Questionné ensuite par les journalistes sur le bilan du Président René Préval, qui cèdera bientôt le pouvoir au nouveau Président élu, Michel Joseph Martelly, Edmond Mulet a rappelé que « pour la première fois en Haïti, sous les deux présidences de M. René Préval, il n'y avait pas eu de violences d'Etat, pas d'ordres d'exil, ni d'assassinats ».

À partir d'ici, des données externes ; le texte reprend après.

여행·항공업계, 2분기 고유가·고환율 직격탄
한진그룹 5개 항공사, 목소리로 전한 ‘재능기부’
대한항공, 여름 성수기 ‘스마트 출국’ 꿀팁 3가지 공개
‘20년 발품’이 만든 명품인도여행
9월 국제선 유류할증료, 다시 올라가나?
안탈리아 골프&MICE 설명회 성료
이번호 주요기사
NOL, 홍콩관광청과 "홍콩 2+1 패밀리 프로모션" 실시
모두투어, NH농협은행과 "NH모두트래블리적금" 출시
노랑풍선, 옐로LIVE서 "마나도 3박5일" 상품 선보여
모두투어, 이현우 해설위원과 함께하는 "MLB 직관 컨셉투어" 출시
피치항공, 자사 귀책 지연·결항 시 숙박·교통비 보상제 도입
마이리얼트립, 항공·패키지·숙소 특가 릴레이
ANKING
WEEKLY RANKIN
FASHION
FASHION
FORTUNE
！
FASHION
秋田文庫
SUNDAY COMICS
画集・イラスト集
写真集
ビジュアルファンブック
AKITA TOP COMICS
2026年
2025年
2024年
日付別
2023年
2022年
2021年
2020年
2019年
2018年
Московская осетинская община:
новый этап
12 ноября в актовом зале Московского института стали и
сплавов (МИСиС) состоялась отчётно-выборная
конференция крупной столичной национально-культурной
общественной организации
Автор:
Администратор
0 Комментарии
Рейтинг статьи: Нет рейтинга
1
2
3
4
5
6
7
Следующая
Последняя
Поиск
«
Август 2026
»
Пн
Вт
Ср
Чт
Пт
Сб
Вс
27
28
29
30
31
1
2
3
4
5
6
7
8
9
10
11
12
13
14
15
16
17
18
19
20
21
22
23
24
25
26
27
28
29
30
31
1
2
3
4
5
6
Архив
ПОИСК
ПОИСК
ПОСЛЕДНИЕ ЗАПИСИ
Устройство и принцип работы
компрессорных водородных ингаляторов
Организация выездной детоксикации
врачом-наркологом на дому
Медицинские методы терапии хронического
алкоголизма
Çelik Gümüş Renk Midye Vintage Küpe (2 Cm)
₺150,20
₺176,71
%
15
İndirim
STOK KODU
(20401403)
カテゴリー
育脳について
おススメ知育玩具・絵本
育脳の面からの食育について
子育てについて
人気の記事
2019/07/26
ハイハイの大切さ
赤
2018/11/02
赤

« Cette violence d'Etat a été coupée nette par le Président Préval, et c'était une première pour Haïti. La liberté d'expression, la liberté de presse ont aussi été aussi absolues et complètes dans le pays », a-t-il encore ajouté, avant de saluer aussi l'ouverture de René Préval, qui « a fait appel à beaucoup de leaders d'autres partis dans des gouvernements d'unité nationale » et joué le jeu d'élections démocratiques, avec deux candidats issus de l'opposition au deuxième tour pour la première fois dans l'histoire d'Haïti ».

Evoquant l'avenir et les attentes internationales à l'égard du nouveau Président Martelly, le Représentant spécial de l'ONU a insisté sur l'importance de voir « des nominations de ministres, de fonctionnaires, de personnes qui soient vraiment honnêtes, reconnues pour leur intégrité et leurs capacités ».

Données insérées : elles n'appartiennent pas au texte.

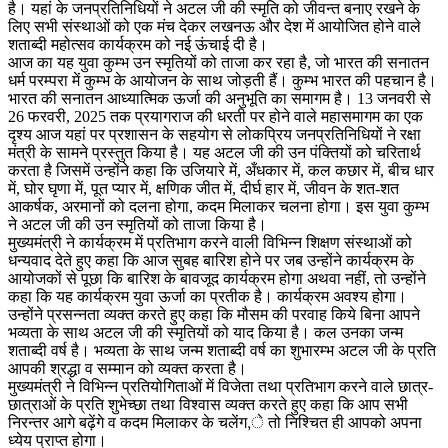
है। यहां के जनप्रतिनिधियों ने अटल जी की स्मृति को जीवन्त बनाए रखने के
लिए सभी संस्थाओं को एक मंच देकर लखनऊ और देश में आयोजित होने वाले
शताब्दी महोत्सव कार्यक्रम को नई ऊंचाई दी है।
आज का यह युवा कुम्भ उन स्मृतियों को ताजा कर रहा है, जो भारत की सनातन
धर्म परम्परा में कुम्भ के आयोजन के साथ जोड़ती हैं। कुम्भ भारत की पहचान है।
भारत की सनातन आध्यात्मिक ऊर्जा की अनुभूति का समागम है। 13 जनवरी से
26 फरवरी, 2025 तक प्रयागराज की धरती पर होने वाले महासमागम का एक
दृश्य आज यहां पर प्रशासन के सहयोग से लोकप्रिय जनप्रतिनिधियों ने रक्षा
मंत्री के सामने प्रस्तुत किया है। यह अटल जी की उन पंक्तियों को चरितार्थ
करता है जिसमें उन्होंने कहा कि उजियारे में, अँधकार में, कल कछार में, बीच धार
में, घोर घृणा में, पूत प्यार में, क्षणिक जीत में, दीर्घ हार में, जीवन के शत-शत
आकर्षक, अरमानों को दलना होगा, कदम मिलाकर चलना होगा। इस युवा कुम्भ
ने अटल जी की उन स्मृतियों को ताजा किया है।
मुख्यमंत्री ने कार्यक्रम में प्रतिभाग करने वाली विभिन्न शिक्षण संस्थाओं को
धन्यवाद देते हुए कहा कि आज सुबह बारिश होने पर जब उन्होंने कार्यक्रम के
आयोजकों से पूछा कि बारिश के बावजूद कार्यक्रम होगा अथवा नहीं, तो उन्होंने
कहा कि यह कार्यक्रम युवा ऊर्जा का प्रतीक है। कार्यक्रम अवश्य होगा।
उन्होंने प्रसन्नता व्यक्त करते हुए कहा कि मौसम की परवाह किये बिना आपने
भव्यता के साथ अटल जी की स्मृतियों को याद किया है। कल उनका जन्म
शताब्दी वर्ष है। भव्यता के साथ जन्म शताब्दी वर्ष का शुभारम्भ अटल जी के प्रति
आपकी श्रद्धा व सम्मान को व्यक्त करता है।
मुख्यमंत्री ने विभिन्न प्रतियोगिताओं में विजेता तथा प्रतिभाग करने वाले छात्र-
छात्राओं के प्रति शुभेच्छा तथा विश्वास व्यक्त करते हुए कहा कि आप सभी
निरन्तर आगे बढ़ेंगे व कदम मिलाकर के चलेंग,े तो निश्चित ही आपको अपना
ध्येय प्राप्त होगा।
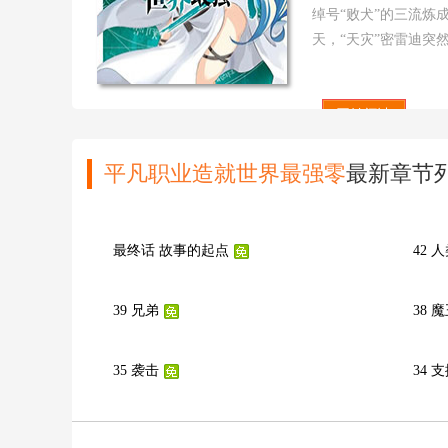
绰号“败犬”的三流炼
天，“天灾”密雷迪
凡的才能，邀约其一
卡守护的孤儿院遭到袭击
本页手机地址：
开始阅读
htt
平凡职业造就世界最强零
最新章节
最终话 故事的起点
42 
39 兄弟
38 
35 袭击
34 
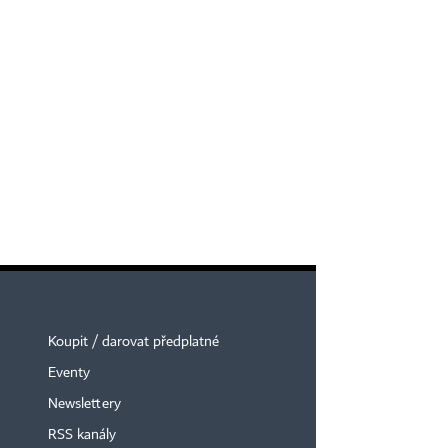
Koupit / darovat předplatné
Eventy
Newslettery
RSS kanály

En jeu pour Edmond Mulet, la nécessité impérative « de renforcer ces capacités de l'Etat qui étaient déjà, avant le tremblement de terre, assez fragiles, et qui le sont encore plus depuis ». Pour y arriver, la communauté internationale doit pouvoir s'appuyer sur un leader ayant « une vision sur la manière de faire avancer le pays vers le développement ».

« Le Président élu, M. Martelly, a identifié, comme un des piliers les plus importants de son agenda et de son programme de gouvernement, l'état de droit et, quand on parle d'état de droit, ce n'est pas seulement la police ou les prisons ou la justice », a-t-il poursuivi, expliquant notamment que l'état de droit incluait « aussi la situation du cadastre, des registres de propriétés, des registres d'état civil ».

Selon lui, ce sont aussi « les conditions nécessaires pour attirer l'investissement national et international » et ce sera « la responsabilité la plus importante du nouveau gouvernement », pour que puisse enfin être exploité le potentiel d'Haïti. « Il est là, la qualité de la main-d'œuvre haïtienne, les professionnels haïtiens, il y a du potentiel pour le tourisme, pour l'agriculture, pour les exportations ; autant de choses qui pourraient vraiment faire décoller le pays et lui permettre de sortir de ce cercle vicieux de l'assistance et de la dépendance », a-t-il indiqué.

« Je suis confiant, parce que j'ai vu l'attitude du peuple haïtien après le tremblement de terre. Enfin, cette résilience, ces efforts pour faire face à tous ces défis, à tous ces problèmes. J'ai vu cette volonté de changement exprimée par la population haïtienne. L'espoir est là, la volonté aussi. Je crois que toutes les conditions sont là pour avancer vers un meilleur futur pour le pays », a-t-il conclu.